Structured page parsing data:
____

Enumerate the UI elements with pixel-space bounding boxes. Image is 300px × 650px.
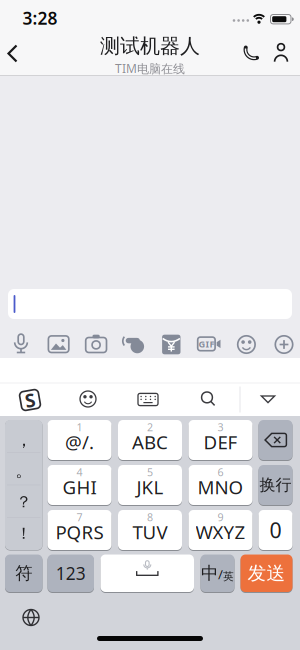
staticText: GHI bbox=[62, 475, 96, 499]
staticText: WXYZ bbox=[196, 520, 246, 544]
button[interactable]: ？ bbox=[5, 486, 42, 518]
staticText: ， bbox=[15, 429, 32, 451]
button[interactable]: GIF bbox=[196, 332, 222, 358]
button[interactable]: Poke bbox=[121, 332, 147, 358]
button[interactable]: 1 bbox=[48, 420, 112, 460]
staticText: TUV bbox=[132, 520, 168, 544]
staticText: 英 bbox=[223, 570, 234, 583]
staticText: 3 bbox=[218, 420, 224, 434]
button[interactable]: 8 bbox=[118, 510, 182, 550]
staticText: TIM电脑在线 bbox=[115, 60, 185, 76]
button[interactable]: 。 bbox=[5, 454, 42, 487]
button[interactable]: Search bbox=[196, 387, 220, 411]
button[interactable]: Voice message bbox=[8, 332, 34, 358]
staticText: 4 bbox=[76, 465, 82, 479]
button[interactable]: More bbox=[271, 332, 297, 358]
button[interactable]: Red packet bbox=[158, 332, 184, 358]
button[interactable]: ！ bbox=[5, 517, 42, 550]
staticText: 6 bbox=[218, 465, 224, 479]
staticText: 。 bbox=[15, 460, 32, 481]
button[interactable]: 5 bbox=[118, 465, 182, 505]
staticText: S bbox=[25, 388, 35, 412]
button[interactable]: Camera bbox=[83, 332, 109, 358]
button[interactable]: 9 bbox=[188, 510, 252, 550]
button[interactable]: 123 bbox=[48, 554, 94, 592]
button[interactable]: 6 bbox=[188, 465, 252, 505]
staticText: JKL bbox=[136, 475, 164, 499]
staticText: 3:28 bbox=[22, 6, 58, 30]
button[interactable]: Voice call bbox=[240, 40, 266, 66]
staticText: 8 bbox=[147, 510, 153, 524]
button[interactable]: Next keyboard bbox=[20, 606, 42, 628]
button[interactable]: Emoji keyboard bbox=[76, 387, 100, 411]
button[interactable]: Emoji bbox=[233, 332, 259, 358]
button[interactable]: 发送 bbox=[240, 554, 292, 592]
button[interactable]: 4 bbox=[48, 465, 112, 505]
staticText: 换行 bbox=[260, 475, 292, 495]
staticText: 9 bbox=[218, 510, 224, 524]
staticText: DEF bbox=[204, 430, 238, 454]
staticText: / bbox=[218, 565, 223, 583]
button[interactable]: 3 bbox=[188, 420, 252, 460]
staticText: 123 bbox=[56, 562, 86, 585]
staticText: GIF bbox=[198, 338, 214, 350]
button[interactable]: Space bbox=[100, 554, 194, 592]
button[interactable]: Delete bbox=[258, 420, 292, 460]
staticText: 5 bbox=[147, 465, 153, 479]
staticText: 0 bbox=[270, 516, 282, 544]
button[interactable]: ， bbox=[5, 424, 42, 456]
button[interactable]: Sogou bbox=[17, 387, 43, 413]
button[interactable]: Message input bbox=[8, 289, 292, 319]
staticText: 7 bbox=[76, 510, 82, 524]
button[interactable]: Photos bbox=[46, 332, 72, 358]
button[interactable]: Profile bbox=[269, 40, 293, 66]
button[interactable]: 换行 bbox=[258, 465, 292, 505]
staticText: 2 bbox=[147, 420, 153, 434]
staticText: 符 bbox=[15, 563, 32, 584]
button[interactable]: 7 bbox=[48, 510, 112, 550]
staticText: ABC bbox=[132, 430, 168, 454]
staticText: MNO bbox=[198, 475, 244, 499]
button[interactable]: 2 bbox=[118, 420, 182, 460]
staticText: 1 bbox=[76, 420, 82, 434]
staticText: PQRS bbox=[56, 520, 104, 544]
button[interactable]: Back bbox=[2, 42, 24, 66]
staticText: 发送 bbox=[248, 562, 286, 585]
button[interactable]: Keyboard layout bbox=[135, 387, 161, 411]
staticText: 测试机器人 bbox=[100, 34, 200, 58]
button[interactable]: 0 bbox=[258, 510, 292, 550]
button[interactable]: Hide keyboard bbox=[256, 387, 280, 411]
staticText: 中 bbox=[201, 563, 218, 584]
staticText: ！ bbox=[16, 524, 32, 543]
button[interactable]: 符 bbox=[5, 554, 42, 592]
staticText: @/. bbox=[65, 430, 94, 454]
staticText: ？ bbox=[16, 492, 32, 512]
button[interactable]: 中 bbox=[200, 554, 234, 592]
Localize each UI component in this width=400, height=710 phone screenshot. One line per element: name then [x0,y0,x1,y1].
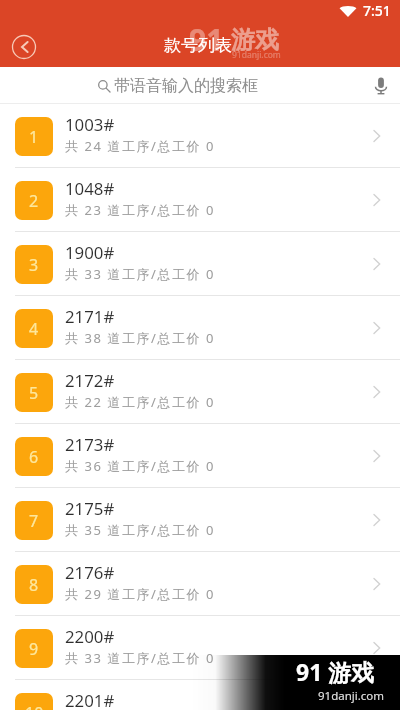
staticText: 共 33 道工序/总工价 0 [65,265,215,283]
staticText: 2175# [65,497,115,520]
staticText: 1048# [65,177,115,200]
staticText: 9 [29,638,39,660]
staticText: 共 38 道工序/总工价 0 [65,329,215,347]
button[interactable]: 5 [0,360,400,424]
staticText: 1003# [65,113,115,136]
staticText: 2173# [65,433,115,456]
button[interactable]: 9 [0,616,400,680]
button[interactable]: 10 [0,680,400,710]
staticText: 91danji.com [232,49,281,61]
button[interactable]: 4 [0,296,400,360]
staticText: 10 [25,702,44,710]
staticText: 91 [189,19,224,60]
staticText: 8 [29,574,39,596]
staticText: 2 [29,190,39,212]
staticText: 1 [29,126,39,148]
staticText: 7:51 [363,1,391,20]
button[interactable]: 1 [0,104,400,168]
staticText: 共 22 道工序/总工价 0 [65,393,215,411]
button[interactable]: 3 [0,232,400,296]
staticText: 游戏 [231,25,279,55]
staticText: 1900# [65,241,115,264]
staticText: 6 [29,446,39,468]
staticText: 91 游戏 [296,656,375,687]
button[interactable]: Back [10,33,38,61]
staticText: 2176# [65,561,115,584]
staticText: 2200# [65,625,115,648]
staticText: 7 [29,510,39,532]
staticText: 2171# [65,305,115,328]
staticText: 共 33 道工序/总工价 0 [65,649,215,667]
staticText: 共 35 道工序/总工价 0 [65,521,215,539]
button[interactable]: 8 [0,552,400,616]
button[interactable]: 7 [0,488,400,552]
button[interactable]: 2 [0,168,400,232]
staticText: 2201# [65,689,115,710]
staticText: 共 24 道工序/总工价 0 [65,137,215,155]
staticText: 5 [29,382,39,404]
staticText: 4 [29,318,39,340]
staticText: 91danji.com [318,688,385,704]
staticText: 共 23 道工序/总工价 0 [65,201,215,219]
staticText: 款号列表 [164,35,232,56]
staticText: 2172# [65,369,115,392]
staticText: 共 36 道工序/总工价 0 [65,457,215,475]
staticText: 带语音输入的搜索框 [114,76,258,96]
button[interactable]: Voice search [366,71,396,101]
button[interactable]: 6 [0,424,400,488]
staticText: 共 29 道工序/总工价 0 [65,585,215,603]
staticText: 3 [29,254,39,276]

____

[Problem details] Please retype exactly the lines from the line containing "Localize each UI" through the final line of the records above, inclusive, leaving out any pictures.

[Worked solution]
Localize each UI component in this width=400, height=710 phone screenshot. One line per element: name then [x0,y0,x1,y1].
staticText: 共 33 道工序/总工价 0 [65,265,215,283]
staticText: 2175# [65,497,115,520]
staticText: 1048# [65,177,115,200]
staticText: 9 [29,638,39,660]
staticText: 共 38 道工序/总工价 0 [65,329,215,347]
button[interactable]: 5 [0,360,400,424]
staticText: 1003# [65,113,115,136]
staticText: 2173# [65,433,115,456]
button[interactable]: 9 [0,616,400,680]
button[interactable]: 10 [0,680,400,710]
staticText: 91danji.com [232,49,281,61]
button[interactable]: 4 [0,296,400,360]
staticText: 10 [25,702,44,710]
staticText: 91 [189,19,224,60]
staticText: 8 [29,574,39,596]
staticText: 2 [29,190,39,212]
staticText: 1 [29,126,39,148]
staticText: 7:51 [363,1,391,20]
button[interactable]: 1 [0,104,400,168]
staticText: 共 22 道工序/总工价 0 [65,393,215,411]
button[interactable]: 3 [0,232,400,296]
staticText: 游戏 [231,25,279,55]
staticText: 1900# [65,241,115,264]
staticText: 6 [29,446,39,468]
staticText: 91 游戏 [296,656,375,687]
button[interactable]: Back [10,33,38,61]
staticText: 2176# [65,561,115,584]
staticText: 2200# [65,625,115,648]
staticText: 7 [29,510,39,532]
staticText: 2171# [65,305,115,328]
staticText: 共 33 道工序/总工价 0 [65,649,215,667]
staticText: 共 35 道工序/总工价 0 [65,521,215,539]
button[interactable]: 8 [0,552,400,616]
button[interactable]: 7 [0,488,400,552]
button[interactable]: 2 [0,168,400,232]
staticText: 2201# [65,689,115,710]
staticText: 共 24 道工序/总工价 0 [65,137,215,155]
staticText: 5 [29,382,39,404]
staticText: 4 [29,318,39,340]
staticText: 91danji.com [318,688,385,704]
staticText: 共 23 道工序/总工价 0 [65,201,215,219]
staticText: 款号列表 [164,35,232,56]
staticText: 2172# [65,369,115,392]
staticText: 共 36 道工序/总工价 0 [65,457,215,475]
staticText: 带语音输入的搜索框 [114,76,258,96]
button[interactable]: Voice search [366,71,396,101]
button[interactable]: 6 [0,424,400,488]
staticText: 共 29 道工序/总工价 0 [65,585,215,603]
staticText: 3 [29,254,39,276]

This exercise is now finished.